While states cannot change trade policy, they do have the power through their own purchasing decisions to help end the global sweatshops that drive undocumented immigration. California, Illinois, Maine, New Jersey, New York, Pennsylvania, along with sixty cities, counties and school districts, have changed their procurement policies to ban government purchases from contractors violating internationally-recognized labor rights.
And last month the governor of Maine, John Baldacci, launched a challenge to his fellow governors to join a multi-state Governor's Coalition for Sweatfree Procurement and Workers' Rights to strengthen monitoring of labor conditions of contractors used by states. With states and local governments purchasing $400 billion in goods and services, a nationwide coalition of states could play a pivotal role in changing sweatshops both at home and abroad and creating real long-term solutions to the conditions driving immigration.
Meanwhile, the xenophobic right has responded in other places. Typical of the anti-immigrant alternative policies is the law passed in Georgia that has all the earmarks of failed conservative policy—it punishes individual immigrants while doing nothing to end the exploitation that makes employing undocumented immigrants so attractive to businesses.
The Georgia law, like similar bills in other states, sounds tough: businesses can be fined for hiring undocumented immigrants or denied public contracts if they do so. But as long as an immigrant has a fake document, the employer cannot be penalized.

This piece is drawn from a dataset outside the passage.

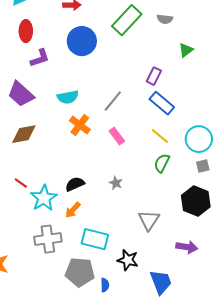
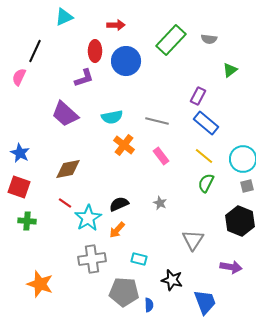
red ellipse: (26, 31) -> (95, 51), moved
gray line: (113, 101) -> (157, 121), turned 65
brown diamond: (24, 134) -> (68, 169), moved
cyan rectangle: (95, 239) -> (139, 259), size x0.6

And contractors who use subcontractors using undocumented immigrants would be off the hook as well, despite the fact that huge corporations like Wal-Mart use precisely these tactics to avoid liability.
The law is toothless in punishing those who exploit immigrants. Nothing in the bill combats the business conditions that lead to exploiting low-paid undocumented workers. The law has no toughened enforcement of the minimum wage, of safety conditions at work or any other provision to end the underground economy of exploitation that feeds the demand for more low-paid immigrant labor.
The only real penalties in the law are for the immigrants themselves—including denying most adults medical care, claiming it will save public funds. Many physicians feel the opposite, since it means they'll be showing up in emergency rooms instead of getting cheaper preventive care.
Almost 500 people died in 2005 trying to cross the border to find work in the U.S. If new immigrants are willing to risk death to come to the U.S., there is little evidence that denying a few health benefits will make much change in immigration numbers. In fact, creating more fear among immigrants will just make them more attractive to hire for employers who know that immigrants will be that much less likely to report workplace violations to authorities.
However, we shouldn't be surprised that Georgia's leaders would coddle low-wage employers while scapegoating immigrants. This is the same right-wing leadership that last year prohibited the city of Atlanta from encouraging government contractors to pay a living wage. As one of the sponsors of the bill striking down the Atlanta living-wage law said: "The marketplace is what will determine what wages will be paid . . .We can't artificially legislate wages, and keep propping them up."
If conservative political leaders think Third World-workplace conditions are required for their states to compete economically, they shouldn't be surprised when low-wage employers enthusiastically provide those conditions by exploiting immigrant labor.
But progressive leaders can present a better alternative—raising wages and enforcing those labor rights for all workers, native and immigrant, and eliminating the sweatshops that attract low-wage immigration in the first place.